Pelo resto do dia, depois do acidente de Daniele, a porta permaneceu trancada e nenhuma aviso nos foi dado. Tudo estava tão silêncio que achei que o mundo tinha parado.Depois do meu ataque de fúria deixei na proteção de acrílico do projetor uma rachadura circular que distorcia a areia do deserto. Minha mão latejava, a ponta da atadura desprendera-se e pendia como uma pele velha. Eu estava sentada na cama, segurando a mão ferida. Suna retraiu-se em sua mesa de estudos, com um olhar muito distante para o nada. Era a primeira vez que a via daquele jeito. A primeira vez que realmente via o que décadas em lugares como aquele tinham feito com ela. Sunahara Ritsuko era uma garota quebrada. Eu me perguntava quantas vezes ela tinha testemunhado cenas como aquela.
— Suna? — chamei depois de quase uma hora de silêncio. — Você está bem?
Um suspiro precedeu a resposta:
— Lembra quando você chegou aqui, Anabel? Eu disse a você que esse lugar não era tão ruim? Era mentira. Às vezes eu tento esquecer que aqui é o inferno. E o que aconteceu hoje é o tipo de coisa que me faz lembrar. Então, não, eu não estou bem.

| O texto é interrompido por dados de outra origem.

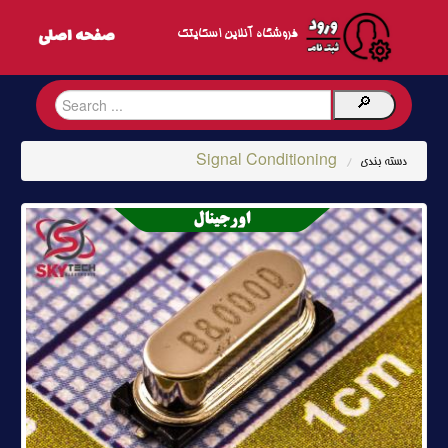
فروشگاه آنلاین اسکایتک
Signal Conditioning
دسته بندی
/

Me levantei e fui até minha amiga. Parte de mim queria que ela chorasse, colocasse aquilo tudo pra fora, a outra parte suspeitava que se Suna se desmanchasse em lágrimas jamais se remontaria. Eu não chorei, não naquele dia, eu estava com muita raiva para chorar.
— Você quer conversar? — perguntei.
Ela baixou a cabeça e engoliu em seco, como se estivesse se segurando para não cair em prantos. Às vezes eu sentia toda a tristeza que Suna escondia atrás daqueles olhos coloridos.

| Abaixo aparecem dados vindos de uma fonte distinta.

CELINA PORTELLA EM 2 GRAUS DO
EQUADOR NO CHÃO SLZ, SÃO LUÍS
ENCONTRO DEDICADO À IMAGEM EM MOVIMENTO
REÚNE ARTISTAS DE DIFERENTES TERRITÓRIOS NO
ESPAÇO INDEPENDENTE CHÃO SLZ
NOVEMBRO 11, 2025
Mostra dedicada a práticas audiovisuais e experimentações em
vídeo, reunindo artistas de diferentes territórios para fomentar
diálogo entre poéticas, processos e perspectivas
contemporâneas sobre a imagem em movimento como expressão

— Você já se perguntou como descobri minha habilidade mórfica? — ela indagou.
— Já. Mas Vladimir me disse que foi algo traumático para você e eu não quis perguntar e te trazer memórias ruins. Não importa agora.
— Importa, sim. Depois que meus pais morreram ninguém conseguiu achar parentes que pudessem cuidar de mim. Estavam todos mortos ou desaparecidos. Foi uma família humilde que me adotou. Eles também tinham perdido o filho em um acidente e as leis da Cúpula japonesa permitiam que adotassem uma criança. — Então uma única lágrima escorreu pelo rosto de Suna. Sua expressão não mudou, era apenas a lágrima escapando por uma fenda na armadura dela. — Eles foram corajosos em me acolher. Assumir a responsabilidade de cuidar de uma criança em tempos tão difíceis. Apesar disso nunca me deixaram passar fome. Eu os amava tanto, Anabel
— Tenho certeza que eram ótimas pessoas — falei. — Por nunca me falou deles?
— Por que eles morreram. Já ouviu falar da falha catastrófica da Barreira do Japão?
Eu tinha ouvido. Todo mundo conhecia a história daquele desastre melhor do que Chernobyl. As primeiras versões das barreiras não tinham força suficiente para cobrir várias cidades como é atualmente. Antes apenas pequenas e médias cidades podiam ser protegidas, qualquer coisa maior que isso corria um sério risco de colapsar. Foi o que aconteceu em uma das Cúpulas japonesas.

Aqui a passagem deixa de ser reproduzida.